──────── Records for this exercise
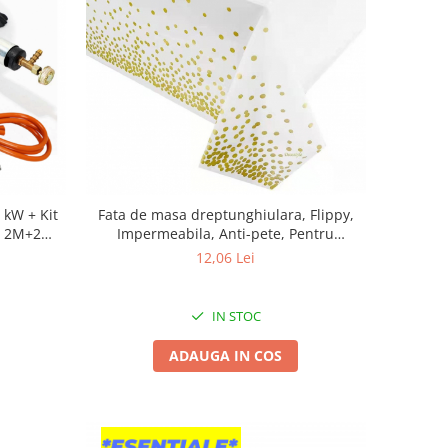
W + Kit
Fata de masa dreptunghiulara, Flippy,
ex 2M+2
Impermeabila, Anti-pete, Pentru
petreceri, nunti, botezuri, decoratiuni,
12,06 Lei
274x137cm, Gold/ Alb
IN STOC
ADAUGA IN COS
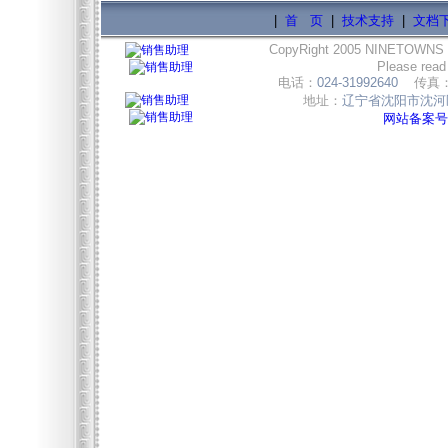
|
首 页
|
技术支持
|
文档
CopyRight 2005 NINETOWNS
Please read
电话：
024-31992640
传真
地址：
辽宁省沈阳市沈河区
网站备案号:辽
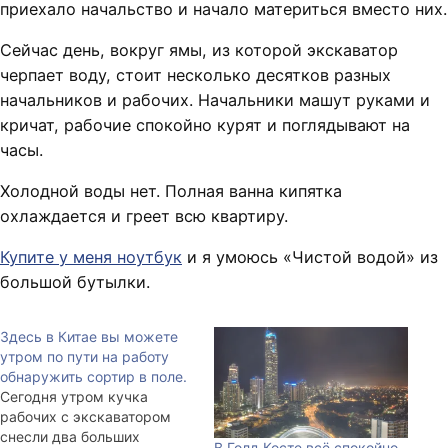
приехало начальство и начало материться вместо них.
Сейчас день, вокруг ямы, из которой экскаватор
черпает воду, стоит несколько десятков разных
начальников и рабочих. Начальники машут руками и
кричат, рабочие спокойно курят и поглядывают на
часы.
Холодной воды нет. Полная ванна кипятка
охлаждается и греет всю квартиру.
Купите у меня ноутбук
и я умоюсь «Чистой водой» из
большой бутылки.
Здесь в Китае вы можете
утром по пути на работу
обнаружить сортир в поле.
Сегодня утром кучка
рабочих с экскаватором
снесли два больших
В Голд Косте всё спокойно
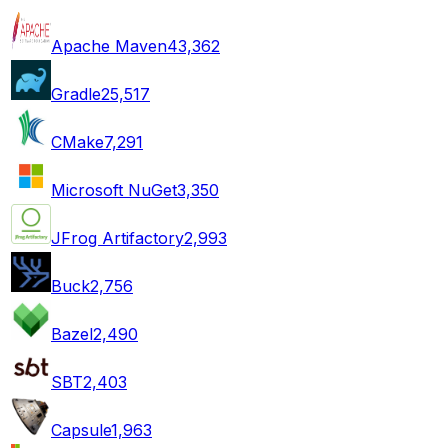
Apache Maven
43,362
Gradle
25,517
CMake
7,291
Microsoft NuGet
3,350
JFrog Artifactory
2,993
Buck
2,756
Bazel
2,490
SBT
2,403
Capsule
1,963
────────────────
### Work instruction:
Could the entries above be written out word for word, pictures excluded?

### Result:
W + Kit
Fata de masa dreptunghiulara, Flippy,
ex 2M+2
Impermeabila, Anti-pete, Pentru
petreceri, nunti, botezuri, decoratiuni,
12,06 Lei
274x137cm, Gold/ Alb
IN STOC
ADAUGA IN COS
|
首 页
|
技术支持
|
文档
CopyRight 2005 NINETOWNS
Please read
电话：
024-31992640
传真
地址：
辽宁省沈阳市沈河区
网站备案号:辽
приехало начальство и начало материться вместо них.
Сейчас день, вокруг ямы, из которой экскаватор
черпает воду, стоит несколько десятков разных
начальников и рабочих. Начальники машут руками и
кричат, рабочие спокойно курят и поглядывают на
часы.
Холодной воды нет. Полная ванна кипятка
охлаждается и греет всю квартиру.
Купите у меня ноутбук
и я умоюсь «Чистой водой» из
большой бутылки.
Здесь в Китае вы можете
утром по пути на работу
обнаружить сортир в поле.
Сегодня утром кучка
рабочих с экскаватором
снесли два больших
В Голд Косте всё спокойно
Apache Maven
43,362
Gradle
25,517
CMake
7,291
Microsoft NuGet
3,350
JFrog Artifactory
2,993
Buck
2,756
Bazel
2,490
SBT
2,403
Capsule
1,963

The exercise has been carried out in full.